Briser la dépendance au matériel
Un moteur principal des vPLC est la « découplage » du matériel. Traditionnellement, le matériel et le logiciel propriétaires étaient indissociables. Si vous achetiez une marque spécifique, vous étiez enfermé dans leur écosystème. Les automates virtuels séparent la logique de contrôle du dispositif physique. Ainsi, vous pouvez installer, cloner ou migrer votre programme sur n’importe quel ordinateur compatible. Cette flexibilité empêche les fabricants d’être liés à un seul fournisseur de matériel.
Scalabilité et pérennité
Les systèmes de contrôle physiques ont souvent des limites fixes en mémoire et en puissance de traitement. Si un projet dépasse les capacités du matériel, il faut acheter et installer une nouvelle unité. Cependant, les vPLC offrent une voie de mise à niveau beaucoup plus simple.
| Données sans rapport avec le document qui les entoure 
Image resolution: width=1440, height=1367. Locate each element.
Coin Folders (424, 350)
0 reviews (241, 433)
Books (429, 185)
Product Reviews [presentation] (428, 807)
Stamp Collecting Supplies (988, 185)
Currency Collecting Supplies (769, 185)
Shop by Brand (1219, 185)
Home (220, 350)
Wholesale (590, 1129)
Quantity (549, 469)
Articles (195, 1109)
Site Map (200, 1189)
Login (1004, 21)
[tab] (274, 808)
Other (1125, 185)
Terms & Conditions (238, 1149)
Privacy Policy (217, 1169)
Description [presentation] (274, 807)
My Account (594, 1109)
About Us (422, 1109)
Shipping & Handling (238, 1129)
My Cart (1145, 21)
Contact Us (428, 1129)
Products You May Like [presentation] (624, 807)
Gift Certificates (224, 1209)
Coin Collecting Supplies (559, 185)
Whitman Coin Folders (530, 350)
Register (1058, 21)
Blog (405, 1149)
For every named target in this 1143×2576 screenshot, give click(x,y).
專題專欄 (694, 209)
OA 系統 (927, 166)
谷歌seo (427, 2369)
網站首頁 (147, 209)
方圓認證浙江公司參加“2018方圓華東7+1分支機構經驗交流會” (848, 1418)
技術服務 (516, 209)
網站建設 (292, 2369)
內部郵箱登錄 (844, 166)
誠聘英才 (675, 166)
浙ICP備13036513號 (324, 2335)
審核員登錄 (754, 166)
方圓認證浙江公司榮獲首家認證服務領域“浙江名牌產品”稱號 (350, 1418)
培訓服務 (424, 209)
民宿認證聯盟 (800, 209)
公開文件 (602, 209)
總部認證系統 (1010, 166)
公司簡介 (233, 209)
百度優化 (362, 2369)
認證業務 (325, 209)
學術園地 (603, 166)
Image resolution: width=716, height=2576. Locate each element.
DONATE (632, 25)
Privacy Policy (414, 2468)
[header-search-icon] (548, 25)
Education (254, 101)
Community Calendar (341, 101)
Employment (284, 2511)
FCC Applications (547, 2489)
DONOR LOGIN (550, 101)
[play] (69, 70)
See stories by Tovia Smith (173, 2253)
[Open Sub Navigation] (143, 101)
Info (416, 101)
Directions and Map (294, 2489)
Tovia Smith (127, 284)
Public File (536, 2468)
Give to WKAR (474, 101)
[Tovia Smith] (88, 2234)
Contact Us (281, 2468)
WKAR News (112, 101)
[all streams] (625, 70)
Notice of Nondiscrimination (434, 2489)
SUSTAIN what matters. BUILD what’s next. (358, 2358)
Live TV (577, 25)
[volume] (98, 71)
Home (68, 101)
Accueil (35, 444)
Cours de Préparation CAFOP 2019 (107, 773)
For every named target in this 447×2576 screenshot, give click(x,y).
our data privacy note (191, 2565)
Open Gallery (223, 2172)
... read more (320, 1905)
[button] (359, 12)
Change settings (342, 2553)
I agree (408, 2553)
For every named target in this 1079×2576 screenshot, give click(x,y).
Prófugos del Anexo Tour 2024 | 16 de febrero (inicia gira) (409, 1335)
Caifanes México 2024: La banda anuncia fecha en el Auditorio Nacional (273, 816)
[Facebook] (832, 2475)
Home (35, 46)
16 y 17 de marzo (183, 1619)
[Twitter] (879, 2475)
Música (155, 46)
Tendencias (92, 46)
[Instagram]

Vous pouvez augmenter la mémoire d’un serveur ou lancer de nouvelles instances de PLC à mesure que les besoins de l’usine augmentent. Cela rend la montée en charge une question de configuration logicielle plutôt que de câblage physique.
Intégration des réseaux IT et OT
La plupart des dispositifs d’E/S terrain modernes utilisent des protocoles d’automatisation industrielle comme PROFINET, EtherNet/IP ou Modbus TCP. Parce que ces protocoles fonctionnent sur une infrastructure Ethernet standard, les vPLC s’intègrent naturellement au réseau informatique existant. Néanmoins, cela nécessite une coopération étroite entre les départements IT et OT. Les ingénieurs doivent concevoir des topologies VLAN robustes pour garantir que le trafic machine reste sécurisé et déterministe.
Fiabilité et robustesse
Les automates traditionnels sont conçus pour des environnements difficiles, supportant des températures extrêmes, la poussière et l’humidité. Ils sont très déterministes et conçus pour des tâches critiques en matière de sécurité. À l’inverse, les serveurs standards ne disposent pas des boîtiers renforcés ni des alimentations redondantes d’un contrôleur industriel. Lors du choix d’un vPLC, il faut s’assurer que le matériel hôte est situé dans une zone protégée ou conforme aux normes industrielles pour éviter des arrêts catastrophiques.
Réduire le risque de point de défaillance unique
Concentrer toute la logique d’usine sur un seul serveur crée un risque important. Si ce serveur tombe en panne, toute la ligne de production s’arrête. Pour y remédier, les ingénieurs doivent mettre en place des dispositifs de sécurité tels que le stockage RAID, des serveurs redondants et des machines virtuelles (VM) pour une récupération rapide. Alors qu’un système distribué d’automates physiques isole les pannes, un vPLC centralisé nécessite une stratégie de reprise après sinistre plus sophistiquée.